*WHAT IS REQUIRED:* Please reproduce the data in its entirety, word for word.

*DATA RECORDS:*
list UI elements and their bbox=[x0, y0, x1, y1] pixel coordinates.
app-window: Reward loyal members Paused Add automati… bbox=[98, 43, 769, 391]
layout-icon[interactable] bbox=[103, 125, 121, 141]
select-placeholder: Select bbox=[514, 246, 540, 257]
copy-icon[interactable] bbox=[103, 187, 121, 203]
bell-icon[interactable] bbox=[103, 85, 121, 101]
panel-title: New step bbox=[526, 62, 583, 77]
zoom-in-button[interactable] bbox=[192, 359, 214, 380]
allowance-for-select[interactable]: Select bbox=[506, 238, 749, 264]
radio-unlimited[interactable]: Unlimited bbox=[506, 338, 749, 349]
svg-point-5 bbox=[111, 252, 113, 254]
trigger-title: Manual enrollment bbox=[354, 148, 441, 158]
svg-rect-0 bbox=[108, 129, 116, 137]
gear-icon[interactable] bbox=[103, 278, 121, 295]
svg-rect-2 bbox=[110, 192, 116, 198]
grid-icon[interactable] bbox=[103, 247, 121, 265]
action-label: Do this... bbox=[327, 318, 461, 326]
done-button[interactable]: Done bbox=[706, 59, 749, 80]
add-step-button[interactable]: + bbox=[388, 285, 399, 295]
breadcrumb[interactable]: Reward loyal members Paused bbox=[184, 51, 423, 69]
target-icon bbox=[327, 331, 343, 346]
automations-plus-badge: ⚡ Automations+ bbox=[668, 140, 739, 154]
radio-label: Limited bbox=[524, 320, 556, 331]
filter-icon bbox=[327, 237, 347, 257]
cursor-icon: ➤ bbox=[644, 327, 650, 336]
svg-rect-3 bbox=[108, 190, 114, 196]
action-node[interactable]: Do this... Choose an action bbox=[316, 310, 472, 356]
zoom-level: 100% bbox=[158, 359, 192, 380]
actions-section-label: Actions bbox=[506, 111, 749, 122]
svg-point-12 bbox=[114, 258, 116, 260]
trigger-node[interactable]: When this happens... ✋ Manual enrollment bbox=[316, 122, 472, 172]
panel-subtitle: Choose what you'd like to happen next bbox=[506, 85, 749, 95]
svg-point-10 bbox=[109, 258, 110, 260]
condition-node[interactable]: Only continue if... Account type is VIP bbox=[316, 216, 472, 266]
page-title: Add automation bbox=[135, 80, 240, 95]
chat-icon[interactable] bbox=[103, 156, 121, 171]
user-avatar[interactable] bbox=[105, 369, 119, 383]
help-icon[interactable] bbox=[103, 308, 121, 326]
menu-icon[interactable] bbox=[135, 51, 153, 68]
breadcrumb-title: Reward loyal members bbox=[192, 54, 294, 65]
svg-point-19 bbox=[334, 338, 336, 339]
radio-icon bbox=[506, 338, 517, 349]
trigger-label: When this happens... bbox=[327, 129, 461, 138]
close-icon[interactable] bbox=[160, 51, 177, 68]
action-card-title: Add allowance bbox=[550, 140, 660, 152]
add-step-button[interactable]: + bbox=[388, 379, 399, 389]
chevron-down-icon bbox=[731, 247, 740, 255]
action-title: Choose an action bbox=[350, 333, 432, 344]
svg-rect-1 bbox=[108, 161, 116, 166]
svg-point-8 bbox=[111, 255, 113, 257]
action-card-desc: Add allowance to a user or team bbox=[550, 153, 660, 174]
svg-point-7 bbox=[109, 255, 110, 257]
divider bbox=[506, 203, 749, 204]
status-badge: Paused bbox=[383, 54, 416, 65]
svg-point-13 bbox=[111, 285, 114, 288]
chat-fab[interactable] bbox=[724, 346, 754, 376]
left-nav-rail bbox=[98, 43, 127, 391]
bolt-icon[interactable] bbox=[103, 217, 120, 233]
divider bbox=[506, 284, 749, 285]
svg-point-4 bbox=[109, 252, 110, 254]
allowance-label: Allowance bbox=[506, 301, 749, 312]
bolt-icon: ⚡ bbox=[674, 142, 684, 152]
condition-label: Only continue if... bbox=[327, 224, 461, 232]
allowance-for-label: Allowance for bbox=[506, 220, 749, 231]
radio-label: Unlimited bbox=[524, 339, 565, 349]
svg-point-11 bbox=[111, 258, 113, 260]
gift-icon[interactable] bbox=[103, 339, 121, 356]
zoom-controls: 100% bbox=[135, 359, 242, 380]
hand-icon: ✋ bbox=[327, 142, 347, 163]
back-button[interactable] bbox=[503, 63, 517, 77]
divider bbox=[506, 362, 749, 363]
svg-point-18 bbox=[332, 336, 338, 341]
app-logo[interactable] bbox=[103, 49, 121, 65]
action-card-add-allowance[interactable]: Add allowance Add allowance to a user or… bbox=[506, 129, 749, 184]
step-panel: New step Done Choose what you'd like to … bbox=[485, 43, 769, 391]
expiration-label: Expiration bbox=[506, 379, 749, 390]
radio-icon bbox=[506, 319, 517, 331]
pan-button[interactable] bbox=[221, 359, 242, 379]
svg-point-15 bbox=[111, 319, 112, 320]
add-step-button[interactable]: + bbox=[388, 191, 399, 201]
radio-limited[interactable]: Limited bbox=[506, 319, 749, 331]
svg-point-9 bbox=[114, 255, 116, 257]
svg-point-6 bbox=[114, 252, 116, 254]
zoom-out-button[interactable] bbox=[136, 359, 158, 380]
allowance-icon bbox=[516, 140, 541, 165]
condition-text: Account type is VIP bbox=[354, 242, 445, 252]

*ANSWER SECTION:*
list UI elements and their bbox=[x0, y0, x1, y1] pixel coordinates.
app-window: Reward loyal members Paused Add automati… bbox=[98, 43, 769, 391]
layout-icon[interactable] bbox=[103, 125, 121, 141]
select-placeholder: Select bbox=[514, 246, 540, 257]
copy-icon[interactable] bbox=[103, 187, 121, 203]
bell-icon[interactable] bbox=[103, 85, 121, 101]
panel-title: New step bbox=[526, 62, 583, 77]
zoom-in-button[interactable] bbox=[192, 359, 214, 380]
allowance-for-select[interactable]: Select bbox=[506, 238, 749, 264]
radio-unlimited[interactable]: Unlimited bbox=[506, 338, 749, 349]
svg-point-5 bbox=[111, 252, 113, 254]
trigger-title: Manual enrollment bbox=[354, 148, 441, 158]
svg-rect-0 bbox=[108, 129, 116, 137]
gear-icon[interactable] bbox=[103, 278, 121, 295]
svg-rect-2 bbox=[110, 192, 116, 198]
grid-icon[interactable] bbox=[103, 247, 121, 265]
action-label: Do this... bbox=[327, 318, 461, 326]
done-button[interactable]: Done bbox=[706, 59, 749, 80]
add-step-button[interactable]: + bbox=[388, 285, 399, 295]
breadcrumb[interactable]: Reward loyal members Paused bbox=[184, 51, 423, 69]
target-icon bbox=[327, 331, 343, 346]
automations-plus-badge: ⚡ Automations+ bbox=[668, 140, 739, 154]
radio-label: Limited bbox=[524, 320, 556, 331]
filter-icon bbox=[327, 237, 347, 257]
cursor-icon: ➤ bbox=[644, 327, 650, 336]
svg-rect-3 bbox=[108, 190, 114, 196]
action-node[interactable]: Do this... Choose an action bbox=[316, 310, 472, 356]
zoom-level: 100% bbox=[158, 359, 192, 380]
actions-section-label: Actions bbox=[506, 111, 749, 122]
svg-point-12 bbox=[114, 258, 116, 260]
trigger-node[interactable]: When this happens... ✋ Manual enrollment bbox=[316, 122, 472, 172]
panel-subtitle: Choose what you'd like to happen next bbox=[506, 85, 749, 95]
svg-point-10 bbox=[109, 258, 110, 260]
condition-node[interactable]: Only continue if... Account type is VIP bbox=[316, 216, 472, 266]
page-title: Add automation bbox=[135, 80, 240, 95]
chat-icon[interactable] bbox=[103, 156, 121, 171]
user-avatar[interactable] bbox=[105, 369, 119, 383]
help-icon[interactable] bbox=[103, 308, 121, 326]
menu-icon[interactable] bbox=[135, 51, 153, 68]
breadcrumb-title: Reward loyal members bbox=[192, 54, 294, 65]
svg-point-19 bbox=[334, 338, 336, 339]
radio-icon bbox=[506, 338, 517, 349]
trigger-label: When this happens... bbox=[327, 129, 461, 138]
close-icon[interactable] bbox=[160, 51, 177, 68]
action-card-title: Add allowance bbox=[550, 140, 660, 152]
add-step-button[interactable]: + bbox=[388, 379, 399, 389]
chevron-down-icon bbox=[731, 247, 740, 255]
action-title: Choose an action bbox=[350, 333, 432, 344]
svg-rect-1 bbox=[108, 161, 116, 166]
svg-point-8 bbox=[111, 255, 113, 257]
action-card-desc: Add allowance to a user or team bbox=[550, 153, 660, 174]
svg-point-7 bbox=[109, 255, 110, 257]
divider bbox=[506, 203, 749, 204]
status-badge: Paused bbox=[383, 54, 416, 65]
svg-point-13 bbox=[111, 285, 114, 288]
chat-fab[interactable] bbox=[724, 346, 754, 376]
left-nav-rail bbox=[98, 43, 127, 391]
bolt-icon[interactable] bbox=[103, 217, 120, 233]
divider bbox=[506, 284, 749, 285]
svg-point-4 bbox=[109, 252, 110, 254]
allowance-label: Allowance bbox=[506, 301, 749, 312]
bolt-icon: ⚡ bbox=[674, 142, 684, 152]
condition-label: Only continue if... bbox=[327, 224, 461, 232]
allowance-for-label: Allowance for bbox=[506, 220, 749, 231]
radio-label: Unlimited bbox=[524, 339, 565, 349]
svg-point-11 bbox=[111, 258, 113, 260]
gift-icon[interactable] bbox=[103, 339, 121, 356]
zoom-controls: 100% bbox=[135, 359, 242, 380]
hand-icon: ✋ bbox=[327, 142, 347, 163]
back-button[interactable] bbox=[503, 63, 517, 77]
divider bbox=[506, 362, 749, 363]
svg-point-18 bbox=[332, 336, 338, 341]
app-logo[interactable] bbox=[103, 49, 121, 65]
action-card-add-allowance[interactable]: Add allowance Add allowance to a user or… bbox=[506, 129, 749, 184]
step-panel: New step Done Choose what you'd like to … bbox=[485, 43, 769, 391]
expiration-label: Expiration bbox=[506, 379, 749, 390]
radio-icon bbox=[506, 319, 517, 331]
pan-button[interactable] bbox=[221, 359, 242, 379]
svg-point-15 bbox=[111, 319, 112, 320]
add-step-button[interactable]: + bbox=[388, 191, 399, 201]
radio-limited[interactable]: Limited bbox=[506, 319, 749, 331]
svg-point-9 bbox=[114, 255, 116, 257]
svg-point-6 bbox=[114, 252, 116, 254]
zoom-out-button[interactable] bbox=[136, 359, 158, 380]
allowance-icon bbox=[516, 140, 541, 165]
condition-text: Account type is VIP bbox=[354, 242, 445, 252]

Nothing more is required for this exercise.